[Commits] [SCM] claws branch, master, updated. 3.10.0-9-g78965aa
colin at claws-mail.org
colin at claws-mail.org
Wed May 28 21:19:42 CEST 2014
The branch master of project "claws" (Claws Mail) has been updated
via 78965aa3b773324d9c1102d686e533379debd149 (commit)
from 7c1bb13b902e8974b364a6e92d88e48c3a2fdcd0 (commit)
- Log -----------------------------------------------------------------
commit 78965aa3b773324d9c1102d686e533379debd149
Author: Colin Leroy <colin at colino.net>
Date: Wed May 28 21:18:34 2014 +0200
Add a per-account preference to allow automatically accepting unknown
and changed SSL certificates, if they're valid (that is, if the root CA
is trusted by the distro).
diff --git a/src/common/session.c b/src/common/session.c
index 25038c9..f1af55b 100644
--- a/src/common/session.c
+++ b/src/common/session.c
@@ -165,6 +165,8 @@ static gint session_connect_cb(SockInfo *sock, gpointer data)
session->sock = sock;
sock->account = session->account;
sock->is_smtp = session->is_smtp;
+ sock->ssl_cert_auto_accept = session->ssl_cert_auto_accept;
+
#ifdef USE_GNUTLS
sock->gnutls_priority = session->gnutls_priority;
@@ -373,6 +375,8 @@ gint session_start_tls(Session *session)

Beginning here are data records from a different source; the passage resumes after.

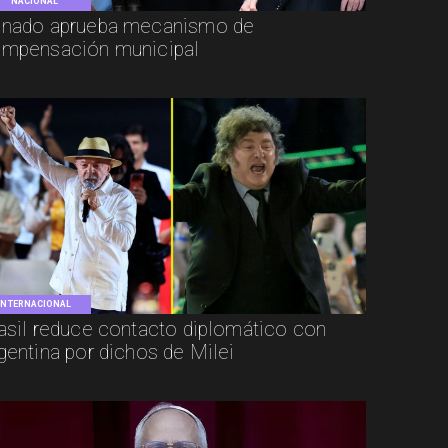
NACIONAL
nado aprueba mecanismo de
mpensación municipal
INTERNACIONAL
asil reduce contacto diplomático con
gentina por dichos de Milei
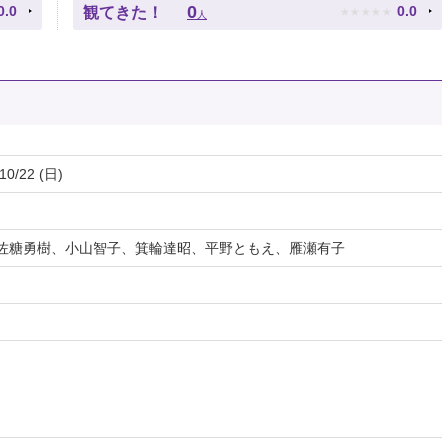
★
★
★
★
★
0
0.0
0.0
観てきた！
人
10/22 (日)
佐糖勇樹、小山智子、箕輪達昭、平野ともえ、雁瀬有子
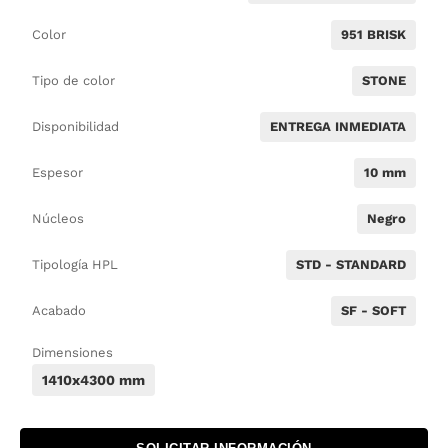
Color
951 BRISK
Tipo de color
STONE
Disponibilidad
ENTREGA INMEDIATA
Espesor
10 mm
Núcleos
Negro
Tipología HPL
STD - STANDARD
Acabado
SF - SOFT
Dimensiones
1410x4300 mm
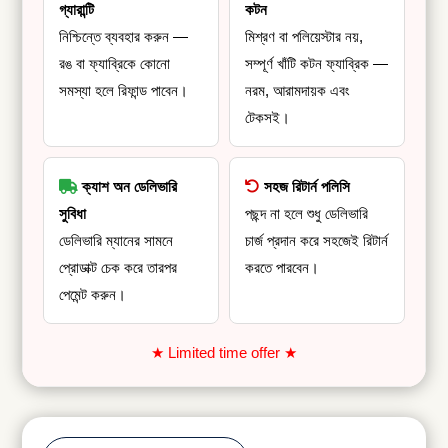
গ্যারান্টি
কটন
নিশ্চিন্তে ব্যবহার করুন —
মিশ্রণ বা পলিয়েস্টার নয়,
রঙ বা ফ্যাব্রিকে কোনো
সম্পূর্ণ খাঁটি কটন ফ্যাব্রিক —
সমস্যা হলে রিফান্ড পাবেন।
নরম, আরামদায়ক এবং
টেকসই।
ক্যাশ অন ডেলিভারি
সহজ রিটার্ন পলিসি
সুবিধা
পছন্দ না হলে শুধু ডেলিভারি
ডেলিভারি ম্যানের সামনে
চার্জ প্রদান করে সহজেই রিটার্ন
প্রোডাক্ট চেক করে তারপর
করতে পারবেন।
পেমেন্ট করুন।
★ Limited time offer ★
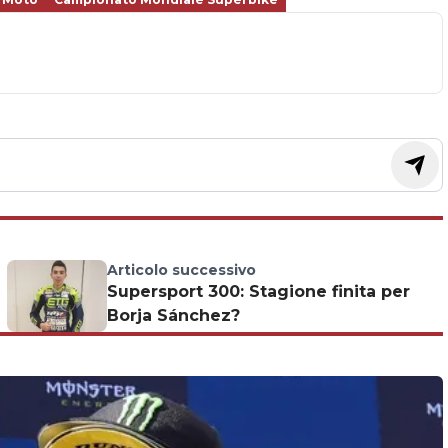
Articolo successivo
Supersport 300: Stagione finita per
Borja Sánchez?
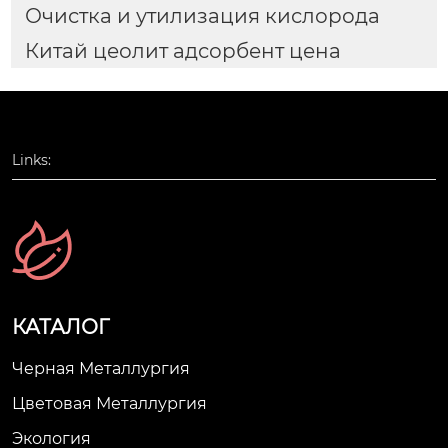
Очистка и утилизация кислорода
Китай цеолит адсорбент цена
Links:
КАТАЛОГ
Черная Металлургия
Цветовая Металлургия
Экология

nb_mode = sock_is_nonblocking_mode(session->sock);
+ session->sock->ssl_cert_auto_accept = session->ssl_cert_auto_accept;
+
if (nb_mode)
sock_set_nonblocking_mode(session->sock, FALSE);
diff --git a/src/common/session.h b/src/common/session.h
index 00675c4..98ae50e 100644
--- a/src/common/session.h
+++ b/src/common/session.h
@@ -150,10 +150,10 @@ struct _Session
gpointer recv_data_notify_data;
gpointer send_data_progressive_notify_data;
gpointer send_data_notify_data;
-
+
const void *account;
gboolean is_smtp;
-
+ gboolean ssl_cert_auto_accept;
gint ping_tag;
#ifdef USE_GNUTLS
diff --git a/src/common/socket.h b/src/common/socket.h
index 39c6e2e..59cb230 100644
--- a/src/common/socket.h
+++ b/src/common/socket.h
@@ -76,9 +76,10 @@ struct _SockInfo
SockFunc callback;
GIOCondition condition;
gchar *canonical_name;
-
+
const void *account;
gboolean is_smtp;
+ gboolean ssl_cert_auto_accept;
};
void refresh_resolvers (void);
diff --git a/src/common/ssl.c b/src/common/ssl.c
index b1812f9..1c7c335 100644
--- a/src/common/ssl.c
+++ b/src/common/ssl.c
@@ -371,7 +371,8 @@ gboolean ssl_init_socket_with_method(SockInfo *sockinfo, SSLMethod method)
return FALSE;
}
- if (!ssl_certificate_check_chain(certs, cert_list_length, sockinfo->hostname, sockinfo->port)) {
+ if (!ssl_certificate_check_chain(certs, cert_list_length, sockinfo->hostname, sockinfo->port,
+ sockinfo->ssl_cert_auto_accept)) {
for (i = 0; i < cert_list_length; i++)
gnutls_x509_crt_deinit(certs[i]);
g_free(certs);
diff --git a/src/common/ssl_certificate.c b/src/common/ssl_certificate.c
index b48d4d4..870ceb0 100644
--- a/src/common/ssl_certificate.c
+++ b/src/common/ssl_certificate.c
@@ -603,6 +603,17 @@ static guint check_cert(SSLCertificate *cert)
}
+static gboolean ssl_certificate_is_valid(SSLCertificate *cert, guint status)
+{
+ gchar *str_status = ssl_certificate_check_signer(cert, status);
+
+ if (str_status != NULL) {
+ g_free(str_status);
+ return FALSE;
+ }
+ return ssl_certificate_check_subject_cn(cert);
+}
+
char *ssl_certificate_check_signer (SSLCertificate *cert, guint status)
{
gnutls_x509_crt_t x509_cert = cert ? cert->x509_cert : NULL;
@@ -667,17 +678,20 @@ static void ssl_certificate_save_chain(gnutls_x509_crt_t *certs, gint len, const
fclose(fp);
}
-gboolean ssl_certificate_check (gnutls_x509_crt_t x509_cert, guint status, const gchar *host, gushort port)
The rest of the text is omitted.